— А как его еще называть? Сказкой?
— Вот именно.
Я мало чем заинтересовался в их разговоре. Единственное, что касалось меня — то такая перспектива мне улыбалась. Убежать отсюда было бы не сложно, а уж спрятаться потом я бы сумел.
Гена с Витий постояли еще, погоготали. Гена на прощание угостил нас леденцами в бумажный конвертиках, сел на мотоцикл и умчался, лихо подскакивая в седле на ухабах.
Я остался. Витю, видно, вдохновила идея иметь помощника, и он с азартом принялся вводить меня в курс всех дел.
— Вот смотри, хранилище, сюда они таскают картошку и все остальное. Тут весь инвентарь, а тут — жилье. Наша с тобой комната — вот тут. Единственная приличная.

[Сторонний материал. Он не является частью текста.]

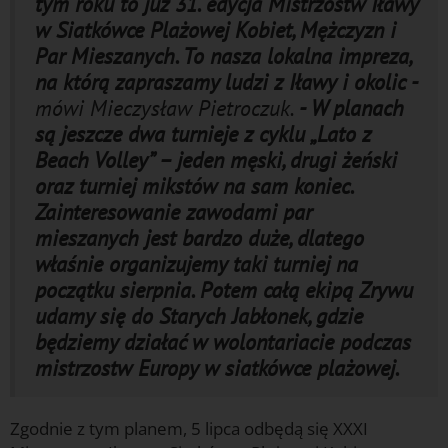
tym roku to już 31. edycja Mistrzostw Iławy
w Siatkówce Plażowej Kobiet, Mężczyzn i
Par Mieszanych. To nasza lokalna impreza,
na którą zapraszamy ludzi z Iławy i okolic -
mówi Mieczysław Pietroczuk.
- W planach
są jeszcze dwa turnieje z cyklu „Lato z
Beach Volley” – jeden męski, drugi żeński
oraz turniej mikstów na sam koniec.
Zainteresowanie zawodami par
mieszanych jest bardzo duże, dlatego
właśnie organizujemy taki turniej na
początku sierpnia. Potem całą ekipą Zrywu
udamy się do Starych Jabłonek, gdzie
będziemy działać w wolontariacie podczas
mistrzostw Europy w siatkówce plażowej.
Zgodnie z tym planem, 5 lipca odbędą się XXXI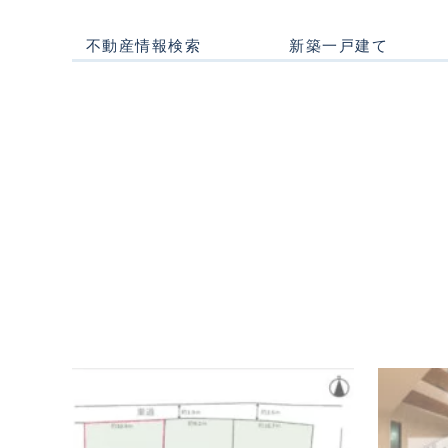
オーナー様専用アプリ
とことん土地探し
ブライト
中古一戸建て
不動産情報検索
新築一戸建て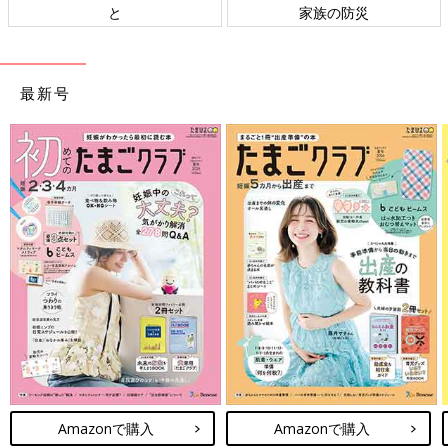
と
家族の防災
最新号
Amazonで購入
Amazonで購入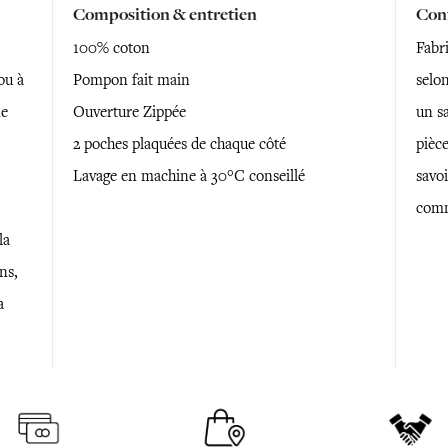
Composition & entretien
Conf
100% coton
Fabr
ou à
Pompon fait main
selon
ne
Ouverture Zippée
un sa
2 poches plaquées de chaque côté
pièce
Lavage en machine à 30°C conseillé
savoi
comm
la
ns,
a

С евроремонтом.
Я усмехнулся, показывая, что шутку понял.
— А вот тут самое главное — «утешение». Пить разрешено днем, утром и вечером. Особенно ночью.
— А что это? — я показал искренний интерес.
— Ну, какая-то смесь, изобретение красноглазого. Что-то вроде «наслаждения», только другая. Крутая штука, хуже жирёхи.
— И мы…ты пьешь?
— Нет, что ты. Это для них. Для нас — «наслаждение». Понимаешь, я тоже сначала удивлялся, а потом прикинул: они же пьют его, как воду, от жажды, ну и тупеют. Сейчас им ничего больше не надо: минимум еды, чтобы не окочуриться, ну и заливай мозги. Полный расклад.
— А зачем?
— Да чтоб пахать, зачем же еще. Мы с тобой что ли будем в земле ковыряться? А эти ин…телекты не хотят марать свои белые пальчики. Вот они и набрали бомжей.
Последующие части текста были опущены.